Blairounet, sa grosse patte essuyant une larme d'émotion, ne put s'empêcher de serrer ses amis dans une étreinte d'ours.

« Si vous saviez comme j'suis fier de vous ! Grâce à vous, j'ai l'impression que plus rien n'est impossible... Même les pires querelles peuvent se résoudre, pour peu qu'on y mette du cœur et de la jugeote ! »

Alors que le soleil déclinait, nimbant la forêt d'une clarté dorée, nos trois amis reprirent leur route, le cœur gonflé d'un espoir neuf. Ils savaient que le chemin serait long encore, semé d'ornières et de fondrières... Mais ils avaient foi en l'avenir, en la capacité de chacun à changer, à s'ouvrir à l'autre.

Main dans la main, le regard tourné vers l'horizon pourpre, ils s'enfoncèrent sous les ramures bruissantes, fredonnant un air guilleret. Ivres de ce bonheur simple d'être ensemble, ils savouraient leur amitié plus forte que tout, comme un talisman contre l'adversité. Et tandis que leurs silhouettes s'estompaient, on aurait juré entendre flotter un chant mêlé de rires cristallins, d'éclats de voix et de soupirs émus, comme une promesse faite aux étoiles...

Sur le sentier serpentant sous les hautes frondaisons, éclairé par le clair de lune complice, Rouquin se tourna soudain vers ses compagnons. Ses yeux brillaient d'une lueur malicieuse, comme illuminés de l'intérieur.

« Hé, savez-vous quelle est la morale de cette histoire, mes biquets ? Laissez donc tonton Rouquin vous le dire ! »

Blairounet et la petite fille, tout ouïe, se rapprochèrent, suspendus aux babines du facétieux renard.

« C'est que voyez-vous, reprit Rouquin en se rengorgeant, dans la vie faut savoir tendre la patte à son prochain, même si sa bobine ou sa couleur nous reviennent pas ! Parce que sous les plumes, les poils ou les écailles, on est tous fait pareil, nous autres bestioles du bon Dieu ! »

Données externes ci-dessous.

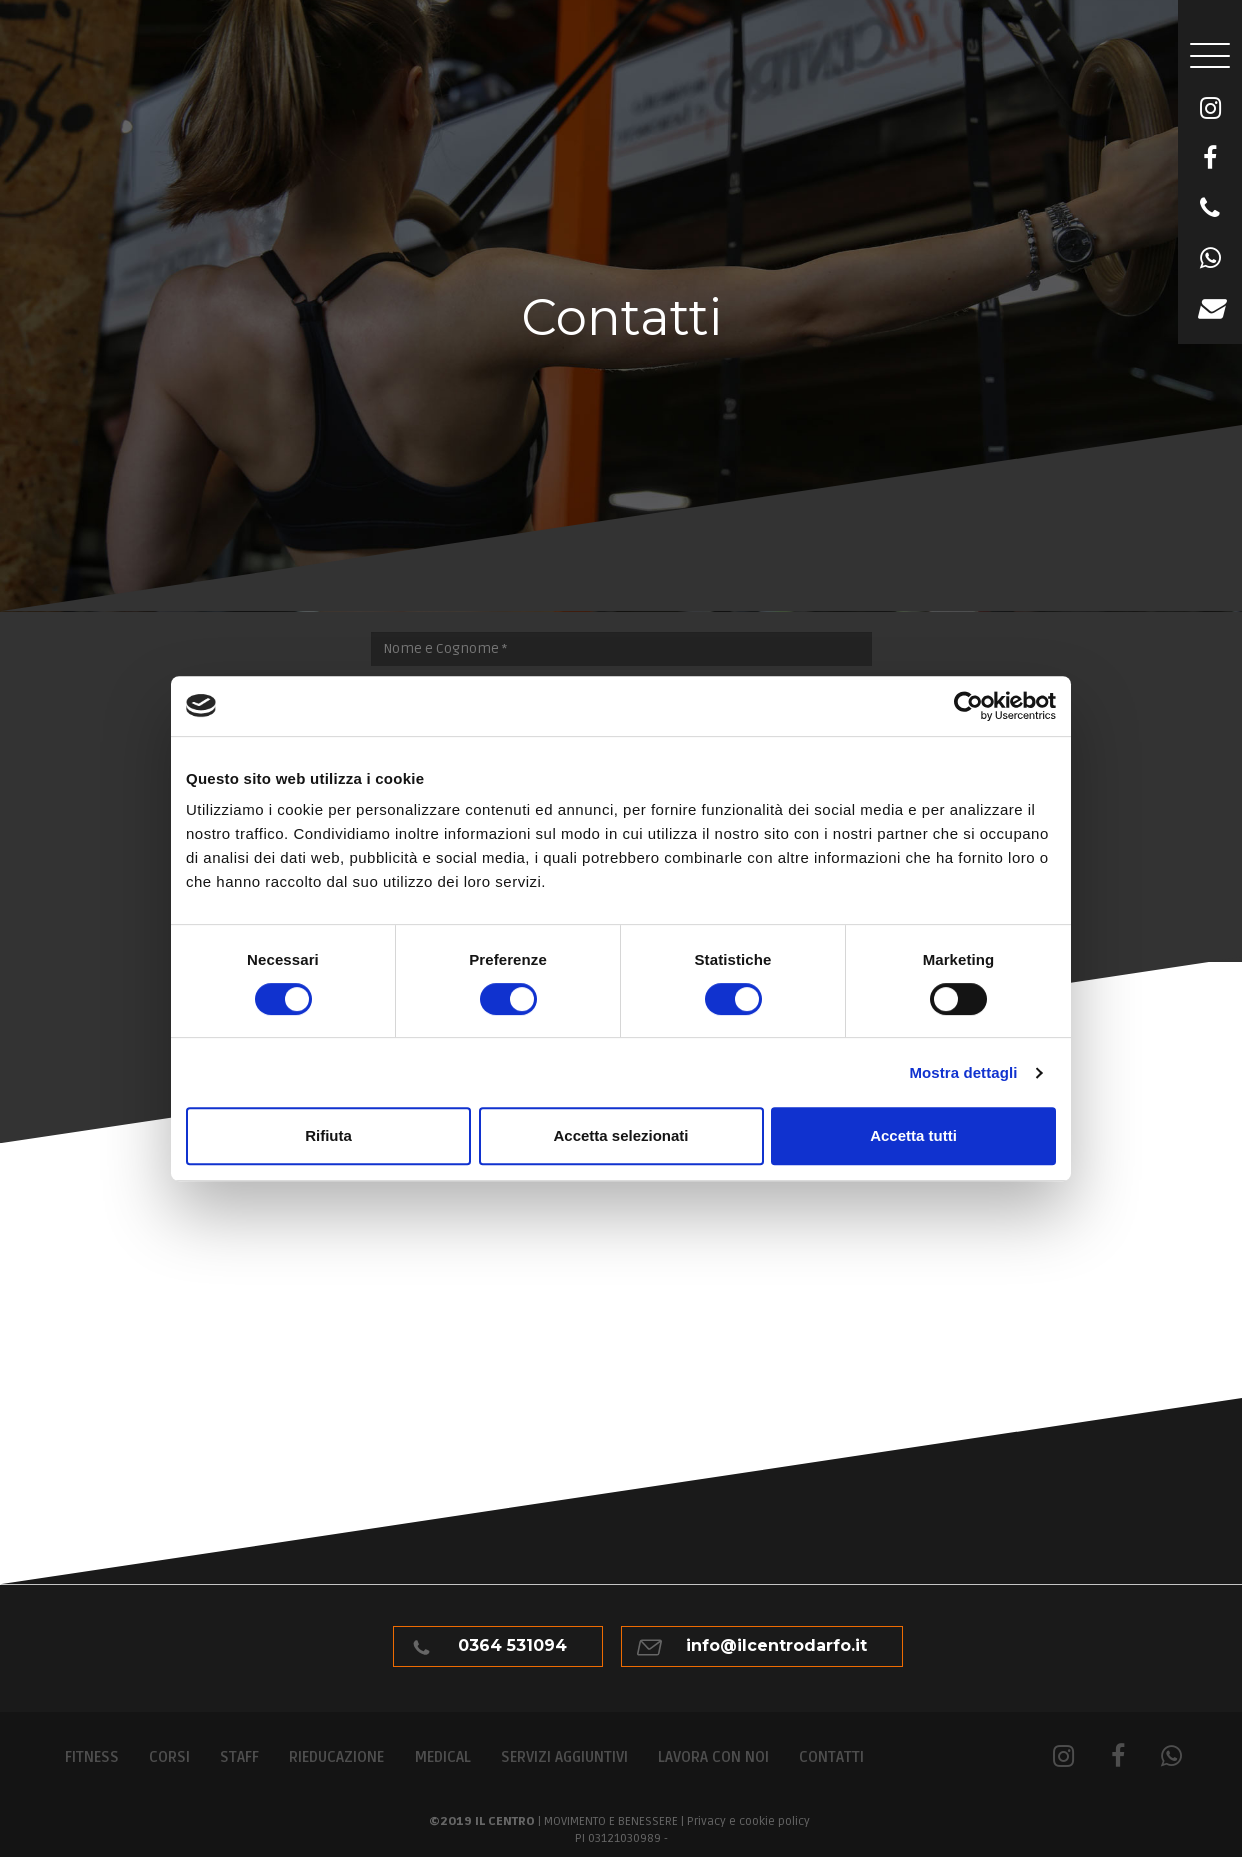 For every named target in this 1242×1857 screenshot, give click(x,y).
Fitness (92, 1757)
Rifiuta (328, 1135)
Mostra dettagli (963, 1072)
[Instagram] (1210, 109)
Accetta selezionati (620, 1135)
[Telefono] (1210, 209)
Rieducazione (336, 1757)
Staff (239, 1757)
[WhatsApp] (1210, 259)
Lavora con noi (713, 1757)
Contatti (831, 1757)
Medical (442, 1757)
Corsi (169, 1757)
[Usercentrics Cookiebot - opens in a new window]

« Oh Rouquin, comme c'est joliment dit ! applaudit la fillette, ses grands yeux brillant d'admiration. Tu es un vrai puits de sagesse ! »

« Et comment, renchérit Blairounet en donnant une bourrade complice au renard. Fichtre, mon goupil, t'as une sacrée roupette, quand tu t'y mets ! Un vrai philosophe des bois ! »

Rouquin, faussement modeste mais la truffe en point d'interrogation de plaisir, entraîna ses amis d'un pas guilleret vers de nouvelles aventures.

« Bah, vous me flattez, vous me flattez... C'est juste que la vie, elle vous en apprend tous les jours, pour peu qu'on ouvre grands ses mirettes ! Allez, venez mes p'tits choux, le chemin est encore long jusqu'au pays des hommes ! »

Et c'est ainsi que nos trois compères, ragaillardis par cette expérience, poursuivirent leur route sous le regard complice de la lune, le cœur en bandoulière et le rire au bord des lèvres.